> What you have to do:
Only one stretch of the data below is needed. Output the lines from the one with "это 6–ядерный, 12–поточный Zen 3 процессор с" up to and including the one with "предложит план модернизации для обеспечения", exactly as they stand.

++++ The records ++++

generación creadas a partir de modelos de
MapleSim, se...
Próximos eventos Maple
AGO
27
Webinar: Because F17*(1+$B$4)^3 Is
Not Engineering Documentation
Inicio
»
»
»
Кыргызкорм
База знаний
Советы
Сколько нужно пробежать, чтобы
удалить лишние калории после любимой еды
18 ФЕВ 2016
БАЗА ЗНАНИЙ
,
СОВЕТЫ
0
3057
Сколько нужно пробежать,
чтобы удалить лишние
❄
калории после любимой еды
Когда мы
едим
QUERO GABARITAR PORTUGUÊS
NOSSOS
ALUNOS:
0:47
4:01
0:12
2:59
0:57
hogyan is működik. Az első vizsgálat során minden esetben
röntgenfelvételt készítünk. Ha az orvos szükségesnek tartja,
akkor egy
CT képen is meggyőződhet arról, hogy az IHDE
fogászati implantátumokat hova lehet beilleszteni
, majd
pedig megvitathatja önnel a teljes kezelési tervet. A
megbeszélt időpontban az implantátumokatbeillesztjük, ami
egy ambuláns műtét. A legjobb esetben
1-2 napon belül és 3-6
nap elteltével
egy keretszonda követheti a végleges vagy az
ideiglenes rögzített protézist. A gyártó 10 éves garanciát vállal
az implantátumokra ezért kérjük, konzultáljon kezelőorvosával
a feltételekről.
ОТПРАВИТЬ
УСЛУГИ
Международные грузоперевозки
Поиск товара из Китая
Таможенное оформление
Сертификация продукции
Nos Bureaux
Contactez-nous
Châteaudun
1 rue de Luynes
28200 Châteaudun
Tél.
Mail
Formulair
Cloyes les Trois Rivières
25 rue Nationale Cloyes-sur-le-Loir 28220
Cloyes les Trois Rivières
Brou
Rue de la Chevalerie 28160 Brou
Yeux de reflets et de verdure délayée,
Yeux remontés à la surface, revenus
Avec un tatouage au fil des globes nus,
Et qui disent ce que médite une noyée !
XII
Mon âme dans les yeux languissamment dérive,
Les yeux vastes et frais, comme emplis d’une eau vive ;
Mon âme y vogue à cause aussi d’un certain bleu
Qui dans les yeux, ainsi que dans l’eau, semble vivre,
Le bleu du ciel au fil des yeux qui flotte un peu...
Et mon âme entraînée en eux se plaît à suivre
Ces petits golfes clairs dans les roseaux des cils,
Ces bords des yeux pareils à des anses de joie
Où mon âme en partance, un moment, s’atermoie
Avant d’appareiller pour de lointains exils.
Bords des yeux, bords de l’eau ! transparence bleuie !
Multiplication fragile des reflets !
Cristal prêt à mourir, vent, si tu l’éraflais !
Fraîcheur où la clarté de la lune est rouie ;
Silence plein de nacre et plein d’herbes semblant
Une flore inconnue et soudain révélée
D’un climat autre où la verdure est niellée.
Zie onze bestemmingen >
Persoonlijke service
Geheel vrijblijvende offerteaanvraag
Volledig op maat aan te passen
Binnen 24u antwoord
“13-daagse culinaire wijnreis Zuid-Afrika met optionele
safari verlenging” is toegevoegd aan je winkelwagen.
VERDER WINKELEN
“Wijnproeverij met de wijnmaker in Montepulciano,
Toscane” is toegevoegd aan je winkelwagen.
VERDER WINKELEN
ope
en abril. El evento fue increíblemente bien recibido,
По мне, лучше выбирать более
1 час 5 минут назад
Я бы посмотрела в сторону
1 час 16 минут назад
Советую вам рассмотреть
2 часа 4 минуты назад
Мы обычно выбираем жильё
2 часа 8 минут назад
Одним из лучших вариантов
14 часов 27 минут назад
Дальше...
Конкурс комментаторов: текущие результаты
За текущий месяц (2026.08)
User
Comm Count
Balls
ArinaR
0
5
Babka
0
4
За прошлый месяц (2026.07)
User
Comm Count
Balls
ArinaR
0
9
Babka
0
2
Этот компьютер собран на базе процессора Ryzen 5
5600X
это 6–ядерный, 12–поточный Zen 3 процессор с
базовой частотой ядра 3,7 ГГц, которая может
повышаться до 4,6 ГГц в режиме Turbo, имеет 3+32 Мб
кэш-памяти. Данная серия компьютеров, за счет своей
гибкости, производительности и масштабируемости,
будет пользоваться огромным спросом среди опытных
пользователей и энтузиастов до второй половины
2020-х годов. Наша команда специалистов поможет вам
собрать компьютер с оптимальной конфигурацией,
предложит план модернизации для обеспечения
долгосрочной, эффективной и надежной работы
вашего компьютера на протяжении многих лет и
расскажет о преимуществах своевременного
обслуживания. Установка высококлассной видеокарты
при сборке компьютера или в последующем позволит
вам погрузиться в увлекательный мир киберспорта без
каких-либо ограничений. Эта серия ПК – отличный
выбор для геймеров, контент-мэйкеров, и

++++

> Solution to the exercise:
это 6–ядерный, 12–поточный Zen 3 процессор с
базовой частотой ядра 3,7 ГГц, которая может
повышаться до 4,6 ГГц в режиме Turbo, имеет 3+32 Мб
кэш-памяти. Данная серия компьютеров, за счет своей
гибкости, производительности и масштабируемости,
будет пользоваться огромным спросом среди опытных
пользователей и энтузиастов до второй половины
2020-х годов. Наша команда специалистов поможет вам
собрать компьютер с оптимальной конфигурацией,
предложит план модернизации для обеспечения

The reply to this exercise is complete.